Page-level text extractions
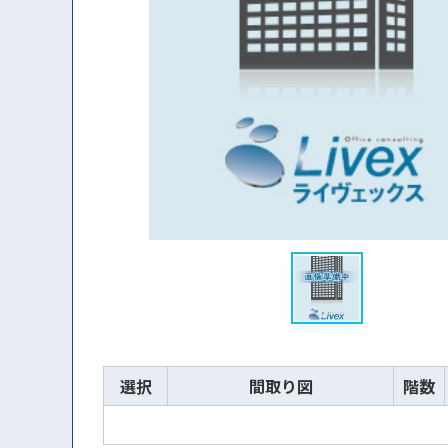
選択
間取り図
階数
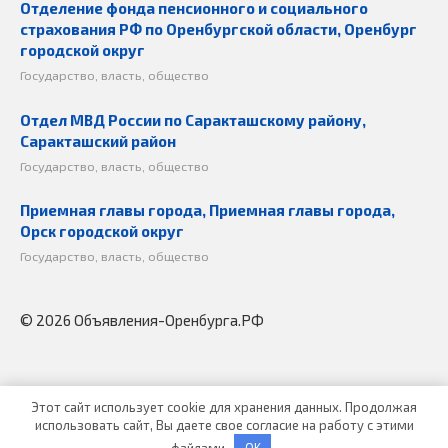
Отделение фонда пенсионного и социального
страхования РФ по Оренбургской области, Оренбург
городской округ
Государство, власть, общество
Отдел МВД России по Саракташскому району,
Саракташский район
Государство, власть, общество
Приемная главы города, Приемная главы города,
Орск городской округ
Государство, власть, общество
© 2026 Объявления-Оренбурга.РФ
Этот сайт использует cookie для хранения данных. Продолжая
использовать сайт, Вы даете свое согласие на работу с этими
файлами
OK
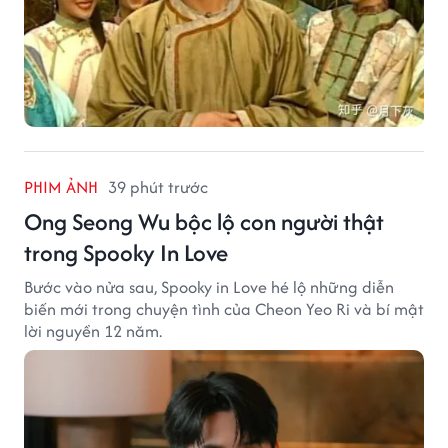
PHIM ẢNH
39 phút trước
Ong Seong Wu bộc lộ con người thật
trong Spooky In Love
Bước vào nửa sau, Spooky in Love hé lộ những diễn
biến mới trong chuyện tình của Cheon Yeo Ri và bí mật
lời nguyền 12 năm.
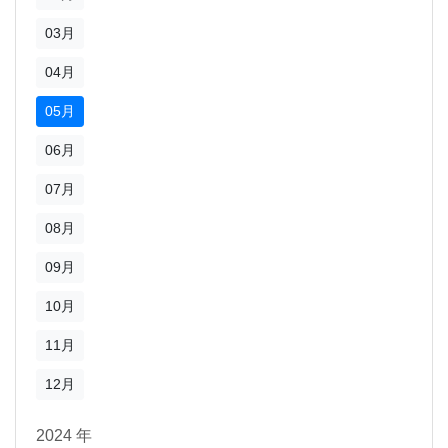
03月
04月
05月
06月
07月
08月
09月
10月
11月
12月
2024 年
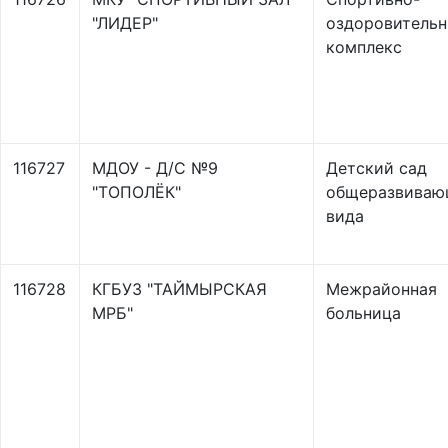
"ЛИДЕР"
оздоровитель
комплекс
116727
МДОУ - Д/С №9
Детский сад
"ТОПОЛЁК"
общеразвиваю
вида
116728
КГБУЗ "ТАЙМЫРСКАЯ
Межрайонная
МРБ"
больница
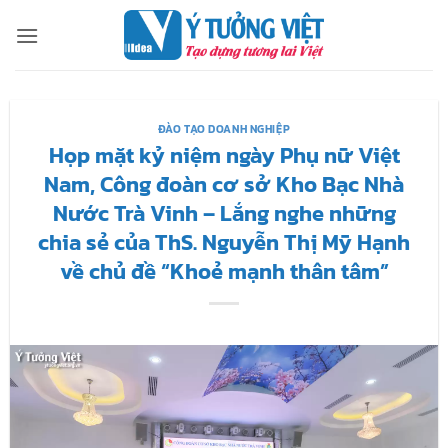
Bỏ
qua
nội
dung
ĐÀO TẠO DOANH NGHIỆP
Họp mặt kỷ niệm ngày Phụ nữ Việt
Nam, Công đoàn cơ sở Kho Bạc Nhà
Nước Trà Vinh – Lắng nghe những
chia sẻ của ThS. Nguyễn Thị Mỹ Hạnh
về chủ đề “Khoẻ mạnh thân tâm”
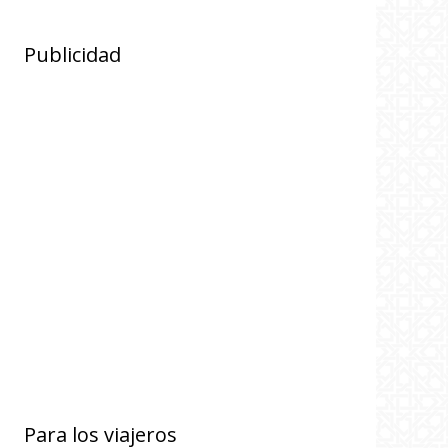
Publicidad
Para los viajeros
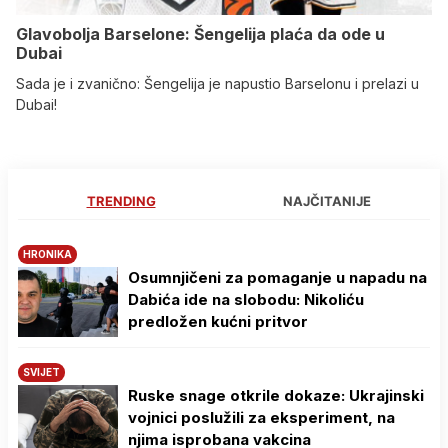
Glavobolja Barselone: Šengelija plaća da ode u
Dubai
Sada je i zvanično: Šengelija je napustio Barselonu i prelazi u
Dubai!
TRENDING
NAJČITANIJE
HRONIKA
Osumnjičeni za pomaganje u napadu na
Dabića ide na slobodu: Nikoliću
predložen kućni pritvor
SVIJET
Ruske snage otkrile dokaze: Ukrajinski
vojnici poslužili za eksperiment, na
njima isprobana vakcina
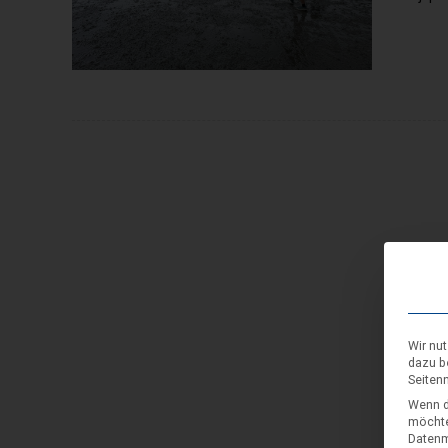
Wir nu
dazu b
Seiten
Wenn d
möchte
Datenmü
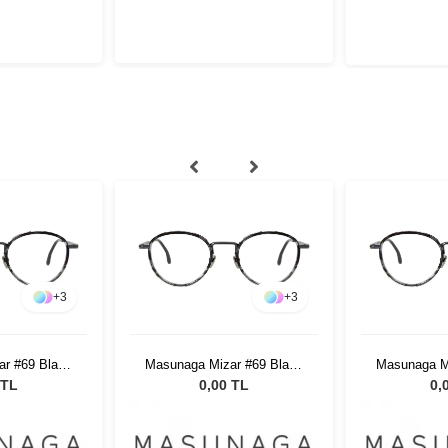
+
3
+
3
r #69 Black
Masunaga Mizar #69 Black
Masunaga M
e 49
Marble 49
Mar
 TL
0,00 TL
0,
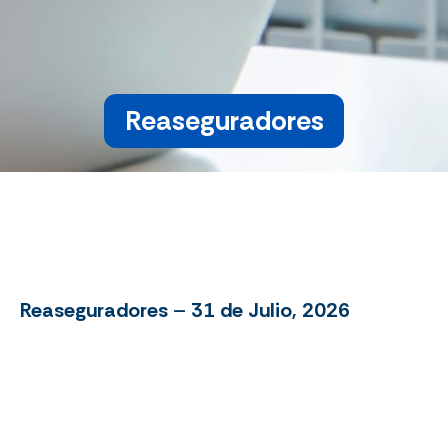
Reaseguradores
Reaseguradores
–
31 de Julio, 2026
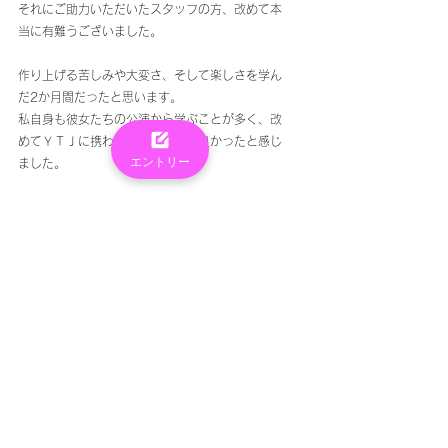
それにご助力いただいたスタッフの方、改めて本
当に有難うございました。
作り上げる苦しみや大変さ、そして楽しさを学ん
だ2か月間だったと思います。
私自身も彼女たちの公演から学ぶことが多く、改
めてＹＴＪに携わることができて良かったと感じ
エントリー
ました。
部署柄、現繁忙期でありますが、本当に観劇でき
てよかったです。
今後、中部だけでなく、PROは全国でどんどん
盛り上がっていくと思います。
スタッフとメンバー、お互い学び合い、さらなる
発展と成長につなげていける関係性を築きたいと
感じた週末でした…！！
4月まだまだ本番が続きますよね…！
寒暖差も激しいのでスタッフの皆様もぜひご自愛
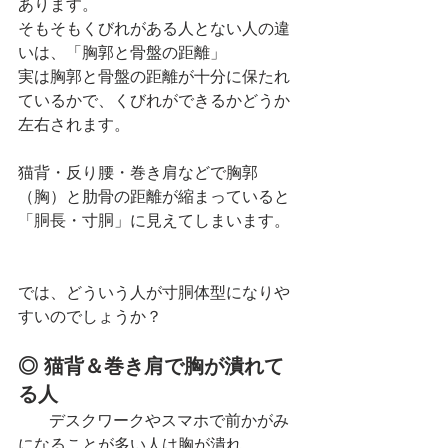
あります。
そもそもくびれがある人とない人の違
いは、「胸郭と骨盤の距離」
実は胸郭と骨盤の距離が十分に保たれ
ているかで、くびれができるかどうか
左右されます。
猫背・反り腰・巻き肩などで胸郭
（胸）と肋骨の距離が縮まっていると
「胴長・寸胴」に見えてしまいます。
では、どういう人が寸胴体型になりや
すいのでしょうか？
◎ 猫背＆巻き肩で胸が潰れて
る人
　   デスクワークやスマホで前かがみ
になることが多い人は胸が潰れ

### YOUR ASSIGNMENT
The output must match the records word for word, except that no pictures appear.

### SOLUTION TO THIS PROBLEM
選択
間取り図
階数
Отделение фонда пенсионного и социального
страхования РФ по Оренбургской области, Оренбург
городской округ
Государство, власть, общество
Отдел МВД России по Саракташскому району,
Саракташский район
Государство, власть, общество
Приемная главы города, Приемная главы города,
Орск городской округ
Государство, власть, общество
© 2026 Объявления-Оренбурга.РФ
Этот сайт использует cookie для хранения данных. Продолжая
использовать сайт, Вы даете свое согласие на работу с этими
файлами
OK
PHIM ẢNH
39 phút trước
Ong Seong Wu bộc lộ con người thật
trong Spooky In Love
Bước vào nửa sau, Spooky in Love hé lộ những diễn
biến mới trong chuyện tình của Cheon Yeo Ri và bí mật
lời nguyền 12 năm.
03月
04月
05月
06月
07月
08月
09月
10月
11月
12月
2024 年
"ЛИДЕР"
оздоровитель
комплекс
116727
МДОУ - Д/С №9
Детский сад
"ТОПОЛЁК"
общеразвиваю
вида
116728
КГБУЗ "ТАЙМЫРСКАЯ
Межрайонная
МРБ"
больница
Bỏ
qua
nội
dung
ĐÀO TẠO DOANH NGHIỆP
Họp mặt kỷ niệm ngày Phụ nữ Việt
Nam, Công đoàn cơ sở Kho Bạc Nhà
Nước Trà Vinh – Lắng nghe những
chia sẻ của ThS. Nguyễn Thị Mỹ Hạnh
về chủ đề “Khoẻ mạnh thân tâm”
Publicidad
Para los viajeros
Glavobolja Barselone: Šengelija plaća da ode u
Dubai
Sada je i zvanično: Šengelija je napustio Barselonu i prelazi u
Dubai!
TRENDING
NAJČITANIJE
HRONIKA
Osumnjičeni za pomaganje u napadu na
Dabića ide na slobodu: Nikoliću
predložen kućni pritvor
SVIJET
Ruske snage otkrile dokaze: Ukrajinski
vojnici poslužili za eksperiment, na
njima isprobana vakcina
Wir nu
dazu b
Seiten
Wenn d
möchte
Datenmü
+
3
+
3
r #69 Black
Masunaga Mizar #69 Black
Masunaga M
e 49
Marble 49
Mar
 TL
0,00 TL
0,
Reaseguradores
Reaseguradores
–
31 de Julio, 2026
それにご助力いただいたスタッフの方、改めて本
当に有難うございました。
作り上げる苦しみや大変さ、そして楽しさを学ん
だ2か月間だったと思います。
私自身も彼女たちの公演から学ぶことが多く、改
めてＹＴＪに携わることができて良かったと感じ
エントリー
ました。
部署柄、現繁忙期でありますが、本当に観劇でき
てよかったです。
今後、中部だけでなく、PROは全国でどんどん
盛り上がっていくと思います。
スタッフとメンバー、お互い学び合い、さらなる
発展と成長につなげていける関係性を築きたいと
感じた週末でした…！！
4月まだまだ本番が続きますよね…！
寒暖差も激しいのでスタッフの皆様もぜひご自愛
あります。
そもそもくびれがある人とない人の違
いは、「胸郭と骨盤の距離」
実は胸郭と骨盤の距離が十分に保たれ
ているかで、くびれができるかどうか
左右されます。
猫背・反り腰・巻き肩などで胸郭
（胸）と肋骨の距離が縮まっていると
「胴長・寸胴」に見えてしまいます。
では、どういう人が寸胴体型になりや
すいのでしょうか？
◎ 猫背＆巻き肩で胸が潰れて
る人
　   デスクワークやスマホで前かがみ
になることが多い人は胸が潰れ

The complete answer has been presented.